言語としてのマンガ Manga as medium of language
ブラジルにおける日本語学校の始まりは、移民できた人々が彼らの子どもたちと言葉を共有するためのいわゆる「継承語教育」であった。
しかし、現在のブラジルで日本語を学習しているのは、日系人だけではない。むしろ、マンガやアイドルなどへの興味・関心がきっかけで学習を開始したブラジル人学習者が増えている。
彼らの日本語に対する知識の多くはアニメやマンガからであり、教室にはキャラクター達が発した様々な言葉が持ち込まれる。
例えば「縦」と「横」、という方向が授業の中で出たとき、生徒が「ああ!Levanta!」と嬉しそうに言った。

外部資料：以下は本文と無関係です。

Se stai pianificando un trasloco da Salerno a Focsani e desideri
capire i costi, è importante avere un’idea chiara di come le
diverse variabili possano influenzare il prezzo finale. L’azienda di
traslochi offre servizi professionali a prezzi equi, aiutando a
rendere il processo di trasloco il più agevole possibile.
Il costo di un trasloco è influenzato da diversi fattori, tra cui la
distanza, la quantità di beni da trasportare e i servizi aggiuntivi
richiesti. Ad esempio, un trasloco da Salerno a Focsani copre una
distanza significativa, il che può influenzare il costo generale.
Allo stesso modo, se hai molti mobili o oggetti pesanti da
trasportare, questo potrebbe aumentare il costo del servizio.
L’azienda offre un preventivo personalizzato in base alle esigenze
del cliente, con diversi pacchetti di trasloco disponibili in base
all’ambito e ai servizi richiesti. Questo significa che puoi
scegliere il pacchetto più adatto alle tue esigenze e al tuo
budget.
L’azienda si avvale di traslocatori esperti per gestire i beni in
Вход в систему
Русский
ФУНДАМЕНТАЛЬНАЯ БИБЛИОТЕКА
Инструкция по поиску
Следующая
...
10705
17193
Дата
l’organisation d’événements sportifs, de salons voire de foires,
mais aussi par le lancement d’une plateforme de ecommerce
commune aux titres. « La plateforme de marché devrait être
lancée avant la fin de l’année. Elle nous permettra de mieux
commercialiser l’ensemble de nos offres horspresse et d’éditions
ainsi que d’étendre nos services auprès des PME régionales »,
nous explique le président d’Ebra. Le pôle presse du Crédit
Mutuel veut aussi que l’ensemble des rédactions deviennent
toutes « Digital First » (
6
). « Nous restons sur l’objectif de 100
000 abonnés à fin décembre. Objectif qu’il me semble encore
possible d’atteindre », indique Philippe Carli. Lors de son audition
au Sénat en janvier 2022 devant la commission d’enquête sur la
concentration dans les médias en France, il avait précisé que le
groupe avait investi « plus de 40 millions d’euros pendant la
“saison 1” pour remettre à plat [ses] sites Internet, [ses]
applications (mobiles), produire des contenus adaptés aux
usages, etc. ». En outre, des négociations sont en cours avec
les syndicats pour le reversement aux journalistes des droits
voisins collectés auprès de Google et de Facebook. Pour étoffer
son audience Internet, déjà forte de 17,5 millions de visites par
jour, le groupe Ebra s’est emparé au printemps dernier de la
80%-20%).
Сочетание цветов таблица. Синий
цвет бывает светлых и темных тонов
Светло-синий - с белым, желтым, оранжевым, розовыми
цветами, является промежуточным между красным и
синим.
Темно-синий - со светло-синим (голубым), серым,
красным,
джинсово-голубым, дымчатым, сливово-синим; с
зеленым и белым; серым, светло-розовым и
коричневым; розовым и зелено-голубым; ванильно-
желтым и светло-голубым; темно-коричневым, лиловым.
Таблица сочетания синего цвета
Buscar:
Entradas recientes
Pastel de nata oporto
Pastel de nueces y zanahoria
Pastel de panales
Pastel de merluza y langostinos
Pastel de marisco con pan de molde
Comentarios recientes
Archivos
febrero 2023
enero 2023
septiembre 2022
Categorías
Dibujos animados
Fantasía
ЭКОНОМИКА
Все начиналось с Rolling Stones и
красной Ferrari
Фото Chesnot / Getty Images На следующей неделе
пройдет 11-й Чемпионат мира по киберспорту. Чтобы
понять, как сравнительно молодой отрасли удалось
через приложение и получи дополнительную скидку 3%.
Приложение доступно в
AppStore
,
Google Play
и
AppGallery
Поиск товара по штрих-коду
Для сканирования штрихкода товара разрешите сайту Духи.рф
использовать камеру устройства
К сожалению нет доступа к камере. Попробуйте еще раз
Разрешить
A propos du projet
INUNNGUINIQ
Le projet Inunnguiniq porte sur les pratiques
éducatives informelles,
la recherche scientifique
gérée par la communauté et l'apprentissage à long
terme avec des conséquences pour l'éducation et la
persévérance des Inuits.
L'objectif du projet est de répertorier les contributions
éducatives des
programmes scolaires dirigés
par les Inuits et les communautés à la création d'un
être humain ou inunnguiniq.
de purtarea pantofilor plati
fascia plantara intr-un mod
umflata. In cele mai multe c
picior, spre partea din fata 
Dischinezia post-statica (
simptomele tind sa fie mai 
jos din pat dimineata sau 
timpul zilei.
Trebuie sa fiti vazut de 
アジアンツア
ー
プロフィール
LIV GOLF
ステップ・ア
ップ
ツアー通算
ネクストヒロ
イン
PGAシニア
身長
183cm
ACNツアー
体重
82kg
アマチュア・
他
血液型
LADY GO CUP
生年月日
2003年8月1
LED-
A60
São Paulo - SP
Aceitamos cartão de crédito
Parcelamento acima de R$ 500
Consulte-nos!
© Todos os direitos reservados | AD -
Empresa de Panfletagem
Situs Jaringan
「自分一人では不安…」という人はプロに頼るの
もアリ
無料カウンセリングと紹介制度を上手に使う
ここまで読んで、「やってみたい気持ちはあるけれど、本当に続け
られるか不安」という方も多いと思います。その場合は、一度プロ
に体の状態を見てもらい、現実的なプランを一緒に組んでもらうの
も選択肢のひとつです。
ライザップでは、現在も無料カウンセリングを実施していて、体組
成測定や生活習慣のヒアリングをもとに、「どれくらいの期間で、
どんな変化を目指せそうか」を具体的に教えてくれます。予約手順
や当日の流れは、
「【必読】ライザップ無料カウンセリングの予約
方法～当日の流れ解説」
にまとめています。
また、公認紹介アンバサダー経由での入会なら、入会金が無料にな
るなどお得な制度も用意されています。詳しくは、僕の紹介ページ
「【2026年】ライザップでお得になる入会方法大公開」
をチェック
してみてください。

Levantaは「立つ」という動詞の命令形、すなわち「立て」である。どんなマンガに出てきたのかはわからないが、そのキャラクターを真似して勇ましく「立て!」と言うのには驚いた。他にも同様に「Levantaでしょう?」と言う生徒がいたのでマンガの影響力はさすがだと感心してしまった次第である。
かくいう私もマンガは好きだ。これまでそれほど役に立つとは思っていなかったマンガの知識だが、こちらに来て非常に役立っている。つたないポルトガル語で生徒と会話をするとき、同じマンガを知っていると話が早い。いわばマンガが私と彼らとの共通言語になっているのだ。
また、同じマンガを知っているということ自体の効果もある。単に共通言葉としてだけでなく、マンガ自体のHistória(物語性・歴史性)をも共有しているという事実が、彼らとの距離をさらに縮めてくれているように思われる。